Even after his release from prison, Ghuneimat continued to defend Kafr Malik from the Israeli army’s raids.
His father is convinced that the army came with the intention of assassinating his son.
The army, meanwhile, offered an entirely different account. According to a military spokesperson, a Molotov cocktail was thrown at the jeep which resulted in the crash into a wall — and the “accident” in which Ghuneimat was hit and eventually killed.
“If this was true, if it was only an accident, why did they leave him to bleed for more than three hours? Why did they continue to prevent us from lifting up his body?” his father asked.
The family refused to have an autopsy performed, opting to bury Ghuneimat as soon as possible in a funeral procession that was attended by thousands of Palestinians from Kafr Malik and neighboring villages on Monday.
Bleeding for hours
The fact that no autopsy was carried out makes it difficult to independently verify whether Ghuneimat was indeed shot. But what was clear for the family and eyewitnesses was that Ghuneimat was left bleeding under the jeep for hours while the Israeli soldiers were jubilantly cheering.
“The soldiers were singing and cheering in the jeep while women were crying and trying to get closer to see the body,” Shurouq Hamayel, Ghuneimat’s cousin, who was at the scene, told The Electronic Intifada.
Sawsan Hamayel, Ghuneimat’s aunt, confirmed this account and added that the soldiers were “firing tear gas, sound bombs as well as live bullets in the air to disperse the gathering crowd.”
During the raid on Kafr Malik, Israeli soldiers detained a Palestinian man from the village of Silwad in the jeep. Though blindfolded, the man told the crowd that the soldiers kept saying “aim at him” before the jeep ran over Ghuneimat.

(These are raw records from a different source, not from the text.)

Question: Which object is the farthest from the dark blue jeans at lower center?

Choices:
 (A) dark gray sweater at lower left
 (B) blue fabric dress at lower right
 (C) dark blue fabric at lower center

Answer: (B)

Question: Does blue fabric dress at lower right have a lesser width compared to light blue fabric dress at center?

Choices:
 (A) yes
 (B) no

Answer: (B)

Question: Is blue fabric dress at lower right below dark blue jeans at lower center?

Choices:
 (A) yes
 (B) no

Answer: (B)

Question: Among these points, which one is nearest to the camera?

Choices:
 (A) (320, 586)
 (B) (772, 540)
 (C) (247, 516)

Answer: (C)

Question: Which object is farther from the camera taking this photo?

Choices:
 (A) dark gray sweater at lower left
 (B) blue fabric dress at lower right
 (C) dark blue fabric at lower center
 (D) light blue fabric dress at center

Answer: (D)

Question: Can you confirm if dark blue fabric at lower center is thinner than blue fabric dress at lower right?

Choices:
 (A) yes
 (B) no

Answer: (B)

Iyad Ghuneimat, Abdallah’s father, said that a few minutes after the collision, the Israeli soldier kept asking Abdallah’s mother and grandfather: “Do you have anyone missing? Are you looking for someone?” while pointing to Ghuneimat’s home. For the father, this was an indication that they actually knew whom they hit.
Stains of blood and gasoline mark the wall where the Israeli jeep crashed.

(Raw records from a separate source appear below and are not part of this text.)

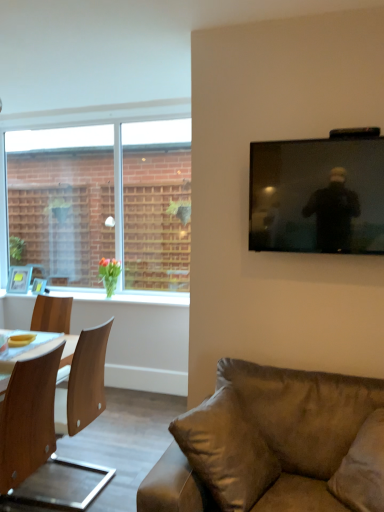 Question: From a real-world perspective, is black glossy tv at upper right beneath green glossy vase at left?

Choices:
 (A) no
 (B) yes

Answer: (A)

Question: Is black glossy tv at upper right taller than green glossy vase at left?

Choices:
 (A) no
 (B) yes

Answer: (B)

Question: Does black glossy tv at upper right have a greater width compared to green glossy vase at left?

Choices:
 (A) no
 (B) yes

Answer: (A)

Question: Can you confirm if black glossy tv at upper right is positioned to the right of green glossy vase at left?

Choices:
 (A) no
 (B) yes

Answer: (B)

Question: Is black glossy tv at upper right smaller than green glossy vase at left?

Choices:
 (A) yes
 (B) no

Answer: (B)

Question: Is brown leather couch at lower right taller or shorter than wooden chair at left?

Choices:
 (A) tall
 (B) short

Answer: (B)

Question: Is brown leather couch at lower right bigger or smaller than wooden chair at left?

Choices:
 (A) big
 (B) small

Answer: (A)

Question: From the image's perspective, is brown leather couch at lower right positioned above or below wooden chair at left?

Choices:
 (A) below
 (B) above

Answer: (A)

Question: Looking at their shapes, would you say brown leather couch at lower right is wider or thinner than wooden chair at left?

Choices:
 (A) wide
 (B) thin

Answer: (A)

Question: Visually, is suede-like beige pillow at lower right, marked as the first pillow in a right-to-left arrangement, positioned to the left or to the right of wooden chair at left?

Choices:
 (A) right
 (B) left

Answer: (A)

Question: From the image's perspective, is suede-like beige pillow at lower right, which ranks as the 2th pillow in left-to-right order, positioned above or below wooden chair at left?

Choices:
 (A) above
 (B) below

Answer: (A)

Question: Is suede-like beige pillow at lower right, marked as the first pillow in a right-to-left arrangement, in front of or behind wooden chair at left in the image?

Choices:
 (A) behind
 (B) front

Answer: (B)

Question: Considering the positions of suede-like beige pillow at lower right, marked as the first pillow in a right-to-left arrangement, and wooden chair at left in the image, is suede-like beige pillow at lower right, marked as the first pillow in a right-to-left arrangement, bigger or smaller than wooden chair at left?

Choices:
 (A) big
 (B) small

Answer: (B)

Question: Is point (76, 462) closer or farther from the camera than point (100, 268)?

Choices:
 (A) farther
 (B) closer

Answer: (B)

Question: Which is correct: wooden chair at left is inside green glossy vase at left, or outside of it?

Choices:
 (A) inside
 (B) outside

Answer: (B)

For the three hours that followed the brutal killing, the villagers did not even know who the victim was and were physically prevented from reaching him.
Maha Hamayel says that Israeli soldiers beat Ghuneimat’s mother and kicked her away but she insisted on coming back.
The first to identify Ghuneimat was his uncle Hikmat, owner of the chicken farm where Ghuneimat worked for the last few months. Before the Israeli army finally allowed them to recover the body and before paramedics were allowed to transfer Ghuneimat to the Ramallah hospital, Hikmat tried to dissuade his relatives from coming close. He said he was incapable of telling them the shocking truth about their loved one.
The paramedics, however, were too late as Ghuneimat was already dead by then.
“We were looking forward to spending Ramadan together,” said his aunt Maha.
“In the last two years, he was forced to spend Ramadan in prison. We had plans this year for him to spend the month together and to cook him all the dishes that he likes. But he was taken away from us forever,” she added.
Ghuneimat’s five-year-old sister Rahma was especially traumatized. She was very close to her brother, who used to spend his free time playing with her.
Rahma had hardly uttered a word since his death. Instead, she stands and sobs next to the wall where her brother was killed.
Abdallah Ghuneimat was dreaming of leading stable life and having a family of his own, his relatives say. Israel denied him all of that.